→ TASK DESCRIPTION:
The lines to reproduce run from the one containing "umrah bulan juni 2027" through the end of the records below. Reproduce them exactly and add nothing.

(Excerpts from a dataset)
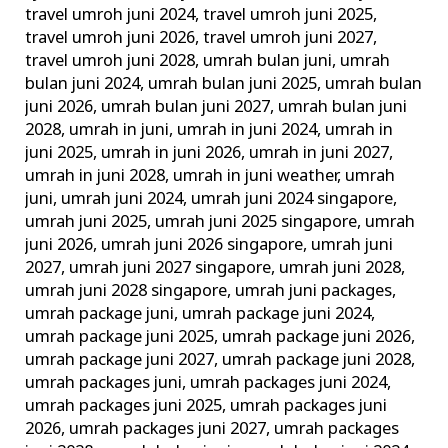
travel umroh juni 2024
,
travel umroh juni 2025
,
travel umroh juni 2026
,
travel umroh juni 2027
,
travel umroh juni 2028
,
umrah bulan juni
,
umrah
bulan juni 2024
,
umrah bulan juni 2025
,
umrah bulan
juni 2026
,
umrah bulan juni 2027
,
umrah bulan juni
2028
,
umrah in juni
,
umrah in juni 2024
,
umrah in
juni 2025
,
umrah in juni 2026
,
umrah in juni 2027
,
umrah in juni 2028
,
umrah in juni weather
,
umrah
juni
,
umrah juni 2024
,
umrah juni 2024 singapore
,
umrah juni 2025
,
umrah juni 2025 singapore
,
umrah
juni 2026
,
umrah juni 2026 singapore
,
umrah juni
2027
,
umrah juni 2027 singapore
,
umrah juni 2028
,
umrah juni 2028 singapore
,
umrah juni packages
,
umrah package juni
,
umrah package juni 2024
,
umrah package juni 2025
,
umrah package juni 2026
,
umrah package juni 2027
,
umrah package juni 2028
,
umrah packages juni
,
umrah packages juni 2024
,
umrah packages juni 2025
,
umrah packages juni
2026
,
umrah packages juni 2027
,
umrah packages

→ FINISHED EXERCISE:
umrah bulan juni 2027
,
umrah bulan juni
2028
,
umrah in juni
,
umrah in juni 2024
,
umrah in
juni 2025
,
umrah in juni 2026
,
umrah in juni 2027
,
umrah in juni 2028
,
umrah in juni weather
,
umrah
juni
,
umrah juni 2024
,
umrah juni 2024 singapore
,
umrah juni 2025
,
umrah juni 2025 singapore
,
umrah
juni 2026
,
umrah juni 2026 singapore
,
umrah juni
2027
,
umrah juni 2027 singapore
,
umrah juni 2028
,
umrah juni 2028 singapore
,
umrah juni packages
,
umrah package juni
,
umrah package juni 2024
,
umrah package juni 2025
,
umrah package juni 2026
,
umrah package juni 2027
,
umrah package juni 2028
,
umrah packages juni
,
umrah packages juni 2024
,
umrah packages juni 2025
,
umrah packages juni
2026
,
umrah packages juni 2027
,
umrah packages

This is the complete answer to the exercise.